Maybe once, a long time I ago before I was in school. I think my aunt Harroldine (I'm sure she had the bad attitude due to her name) may have called me adorable. As I recall the full quote was "Well, aren't you fucking adorable?"
But I have a good imagination so I'm going to try this thing.
My best ex and I had a years long running dispute-over toothpaste. This was back in the day when all toothpaste looked exactly the same in the exactly same tube with only the label changed. Those days the tube had a screw top that was always sort of a pain in the ass to replace properly.
The ex and her girls could NEVER get the lid on. Ever, never, not even once by accident. The result of that was that every morning when I went to brush my teeth I had a hard little turd of dried toothpaste on my brush from the cap not being installed. (I was first in and out of the bathroom in the morning. Syd and her two girls could completely occupy 2 bathrooms for hours) I bitched about it routinely and regularly and even used it in a couple of arguments to PROVE how mistreated I was.
I was bitching (righteously)to my mentor about it, trying to figure out this years old conundrum. He suggested I wash the little dry bit down the drain before I start brushing. I'm telling you, the man is genius.
I guess that sorta shows my adorable side, what teeny bit there is of it.
Only one more thing. If you come to my house and eat all the cashews before I get to them I'll show you my less than adorable persona.
Lol...Toothpaste issue sorted...But thank goodness for those little flip caps!
So...Just saying mate...The old G-dog cannot be trusted with cashew nuts. I'm not even joking here. Cannot be trusted. Best lock those little cashewy bastards up!

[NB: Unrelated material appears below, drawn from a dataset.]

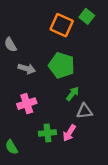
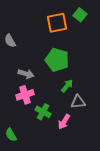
orange square: (62, 25) -> (57, 23), turned -35
gray arrow: (27, 69) -> (26, 74), moved
green cross: (47, 133) -> (43, 112), moved, turned 35

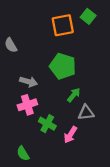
green semicircle: (11, 135) -> (23, 153), moved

P.s. If my name was Harroldine I reckon I'd be a grumpy fucker as well.
My aunt Harroldine was mean as a snake. She hated everything and everybody except my Mom and me. I can understand my mom, everybody loved her. But I'm guessing in my case it was simply because I was an adorable fucker at least once in my life.
I got to be Harroldine's caretaker for about 3 years at the end. Not to misunderstand I was essentially her driver. Sorta like Morgan Freeman. She lived alone right up to the end at 91. A rare bird indeed.
The flip top on the toothpaste tube is truly one of mankind's greatest achievements.
So...You were driving Miss Harreldine then...That'd make a good movie I reckon.